Zweitens führt die GmbH-gebV zu Gerechtigkeitslücken und Kontrolldefiziten. Zwar sieht der Entwurf der GmbH-gebV keine unmittelbare steuerliche Privilegierung vor, kann sich aber die niedrige steuerliche Belastung thesaurierter Gewinne auf ewig zunutze machen, ohne dass es zum Ausgleich durch die nachgelagerte Besteuerung der später ausgeschütteten Gewinne auf Gesellschafterebene kommt.
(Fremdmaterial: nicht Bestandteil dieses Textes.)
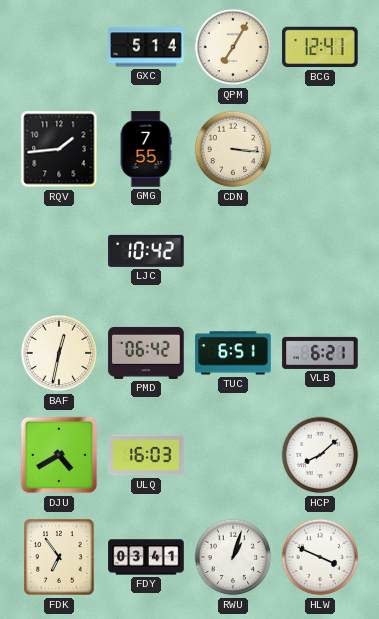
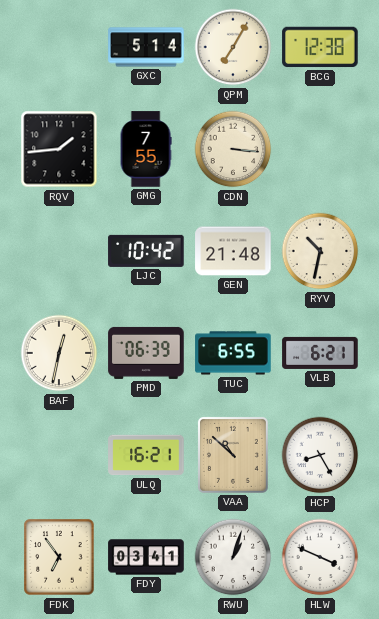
BCG: 12:41 -> 12:38
GEN: none -> 21:48
RYV: none -> 10:32
PMD: 06:42 -> 06:39
TUC: 6:51 -> 6:55
DJU: 4:40 -> none
ULQ: 16:03 -> 16:21
VAA: none -> 10:52
HCP: 8:08 -> 8:25
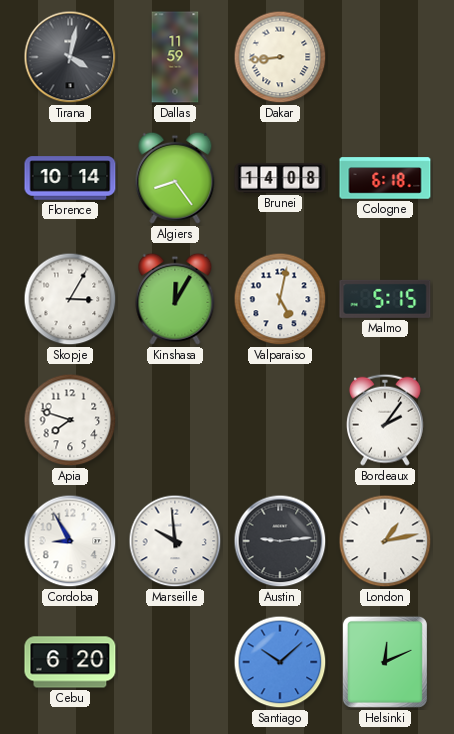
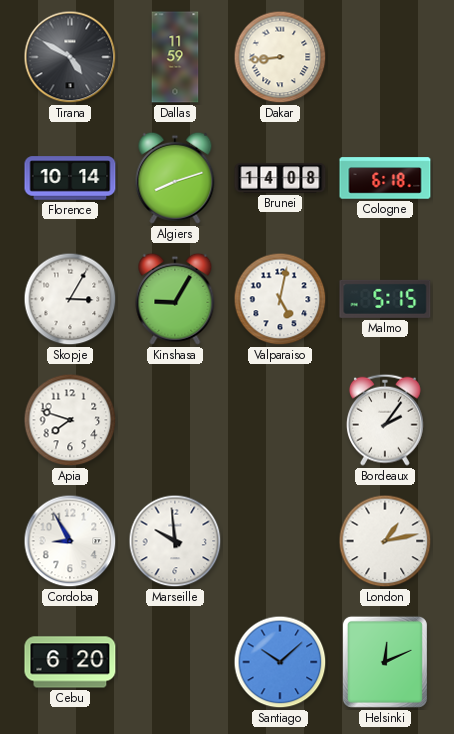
Tirana: 4:02 -> 4:50
Algiers: 8:24 -> 8:12
Kinshasa: 12:05 -> 9:05
Austin: 9:14 -> none
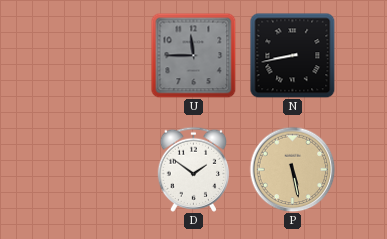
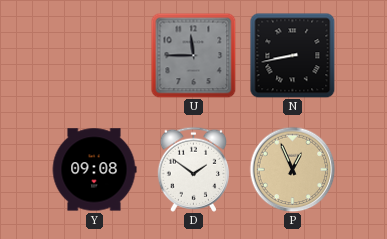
Y: none -> 09:08
P: 5:28 -> 12:56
Vor allem wird das in der GmbH-gebV entstehende Vermögen dauerhaft der Schenkungs- und Erbschaftsteuer entzogen, weil sich diese Steuer bei einem Anteilsübergang nur an der geleisteten Einlage orientiert. Solche Privilegierung kennen wir bislang nur bei der gemeinnützigen Stiftung oder gemeinnützigen GmbH. Wenn man das auf eine erwerbswirtschaftlich tätige Körperschaft ausdehnt, wirft das ernsthafte Fragen der steuerlichen Veranlagungsgerechtigkeit auf, zumal die GmbH-gebV diese Vorteile ohne jede staatliche Aufsicht erhält, anders als die Stiftung bürgerlichen Rechts, die der staatlichen Stiftungsaufsicht unterliegt, etwa mit Blick auf die Erhaltung des Stiftungsvermögens und die Einhaltung der Stiftungszwecke.

"Es steht schon heute den Gesellschaftern frei, nichts aus dem Unternehmen herauszuziehen."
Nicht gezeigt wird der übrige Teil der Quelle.